109.           Luo et al. (2022) investigated the effects of dried, ground ginger on gestational diabetes in rats. In this study, 40 adult female rats were divided into 4 equal groups: pregnant rats, pregnant rats with streptozotocin-induced diabetes, pregnant rats consuming ginger powder (100 mg/kg, by gavage), and pregnant rats with streptozotocin-induced diabetes consuming ginger powder. The results of this study showed that one of the mechanisms of physiological metabolic adaptation during pregnancy involves reduced expression of mTORc1, SREBP-1c, PPAR-g and GLUT4 genes, with increased PPAR-α expression. Disruption of their expression can lead to metabolic disorders and hyperglycaemia and, in advanced cases, even cause gestational diabetes. Administration of ginger to diabetic animals restored expression levels of mTORc1, SREBP-1c, PPAR-g, PPAR-α, and GLUT4 in liver to those in non-diabetic animals. Ginger had no effect in non-diabetic rats.  The authors concluded that these results showed that ginger can significantly improve metabolic status in gestational diabetes by modulating the expression of these genes. There were no reported adverse effects resulting from the administration of ginger when compared to the control.

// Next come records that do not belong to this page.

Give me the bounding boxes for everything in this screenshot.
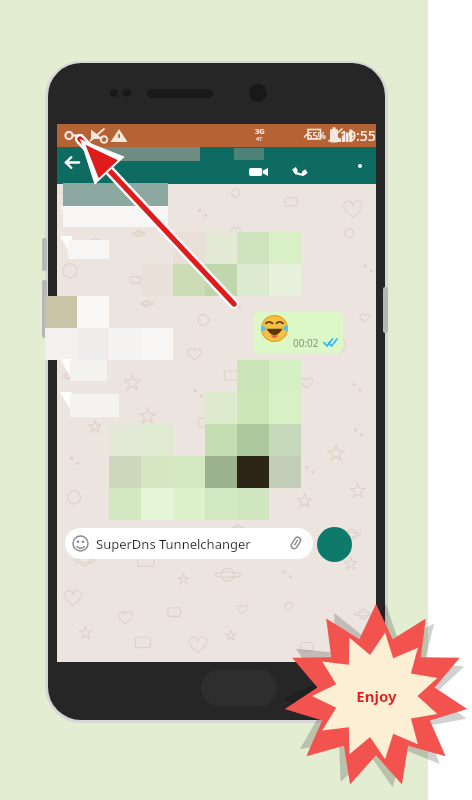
- staticText: SuperDns Tunnelchanger: [96, 535, 251, 553]
- staticText: 4T: [256, 135, 263, 142]
- staticText: 3G: [255, 126, 265, 136]
- staticText: 19:55: [340, 126, 376, 145]
- staticText: 55%: [307, 129, 326, 142]
- button[interactable]: More options: [349, 150, 371, 181]
- button[interactable]: 00:02: [253, 311, 343, 354]
- button[interactable]: Back: [57, 147, 88, 178]
- staticText: 00:02: [293, 336, 319, 350]
- button[interactable]: SuperDns Tunnelchanger: [65, 528, 313, 559]
- button[interactable]: Call: [286, 162, 312, 180]
- staticText: Enjoy: [356, 686, 397, 706]
- button[interactable]: Send voice message: [317, 527, 352, 562]
- button[interactable]: Video call: [243, 164, 273, 180]
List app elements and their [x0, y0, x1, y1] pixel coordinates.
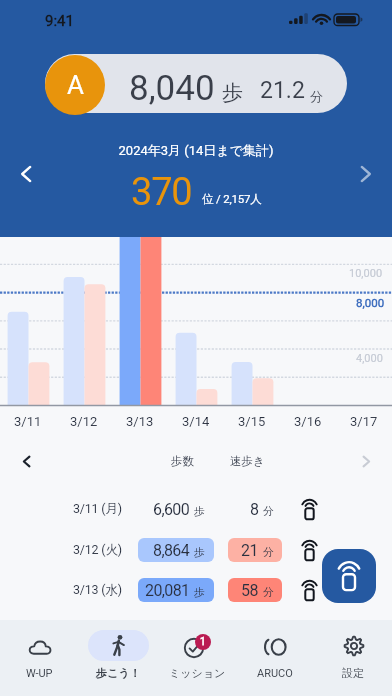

110.           Streptozotocin-induced diabetic rats were utilized as a diabetic model and received 200 or 400 mg/kg/day ginger extract for eight weeks. (Raoufi et al., 2023). Ginger at both levels partially ameliorated the elevated levels of glucose, testosterone, and MDA caused by diabetes. In the higher dose group, the diabetes-induced reductions in the levels of insulin, 17β-oestradiol, progesterone, and ovarian 3β-hydroxysteroid dehydrogenase transcript were also partially offset.

Contaminants

111.           Differences in cultivation conditions and extraction methods might lead to contamination of ginger from toxins, microbes, pesticides, heavy metals and residual solvents. Studies investigating contamination of ginger are limited, however of the few studies available, the main types of contamination reported are heavy metals (Wagesho & Chandravanshi, 2015; Getaneh et al., 2021; Goroya et al., 2019, Kilic & Soylak, 2019; Xu et al., 2020) and mycotoxins (Ałtyn and Twarużek, 2020; Wen et al., 2014; Omotayo et al., 2019; Lippolis et al., 2017).

112.           Ginger can become contaminated with mycotoxins during harvesting, storage and handling. Whilst information on mycotoxin contamination of ginger is limited, ginger has been demonstrated to be particularly exposed to aflatoxins and ochratoxin A (OTA). This is reflected in GB legislation, where maximum levels for these toxins for spices including ginger are established in Assimilated EU Law 1881/2006. Maximum levels are 5 µg/kg for aflatoxin B1 (AFB1), 10 µg/kg for all aflatoxins (sum of AFB1, AFB2, AFG1, and AFG2) and 15 µg/kg for OTA, for ginger and its products.

113.           A study evaluating the heavy metal content of ginger from Turkey found that the permissible limit values in edible plants determined by FAO/WHO were exceeded for Fe, Zn, Cd, Pb and Cu (Karagözoğlu, 2023). 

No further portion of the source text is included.